3. Methods and Software Development

Studying strongly correlated materials and running ML codes is computationally very demanding. In the case of strongly correlated materials, the paradigmatic model used is called the Hubbard model. This is a model that has been known for decades, extended, but whose exact solutions are impossible to obtain, so that often new approximations and methodologies, as well as optimized algorithms are developed to reach meaningful solutions.

Furthermore, this implies using several different tools to obtain solutions of the Hubbard model and managing workflows. A typical workflow will include: choosing the material and relaxing its crystal structure, performing Density Functional Theory (DFT) simulations for the ground-state properties, projecting and downfolding into a smaller sub-space (this step is normally done to make the original material problem more tractable), and finally, solving the Hubbard model by solving the interacting many-body quantum problem.

DFT and Wannier model.
Electronic band structure calculated for twisted and non-twisted 1T-TaSe2and lower energy projection into a Wannier tight-binding model, extracted from J.M. Pizarro et al., npj Quantum Materials 5, 79 (2020). This shows an example of reducing the original DFT degrees of freedom to make the problem more tractable by interacting many-body quantum theories.

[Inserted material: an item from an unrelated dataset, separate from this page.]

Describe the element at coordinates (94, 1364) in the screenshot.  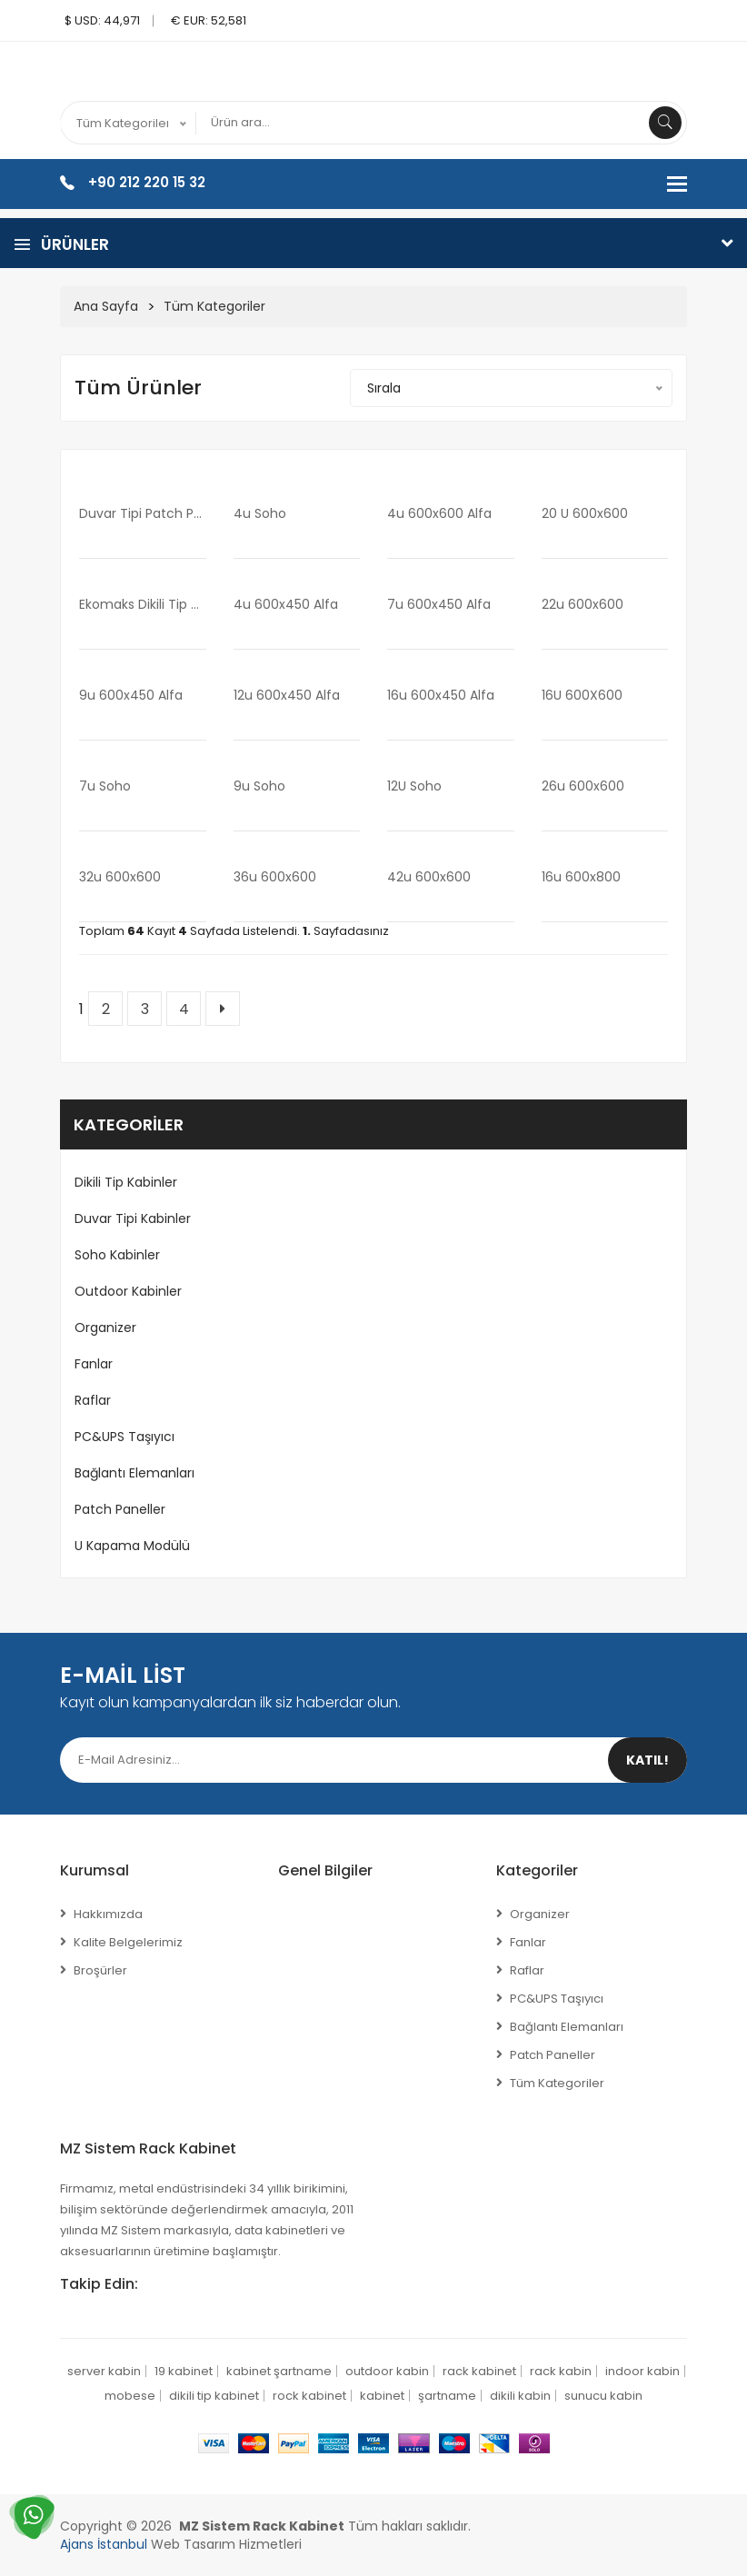 I see `Fanlar` at that location.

I worked on implementing new approximations, as the Slave-Spin Mean-Field (SSMF) method, and on optimizing the code defining new algorithms, see J.M. Pizarro, PhD Thesis: Electronic correlations in multiorbital systems, arXiv/1912.04141.

4. High-Throughput and Code Automation

An important aspect of strongly correlated materials is to define a smaller sub-space of bands and to solve the Hubbard model for these subset. However, this projection or downfolding is still a very human-involved problem, i.e., it needs a scientists deciding which bands to project to.

In the recent years, there has been a huge push for automation of both simulations and experiments in Materials Science. However, the aforementioned problem makes that still an expert in strong correlations is needed to study what is happening in these materials.

I am currently working on improving this procedure to make the study of strongly correlated materials more automated, or at least, with minimal human intervention.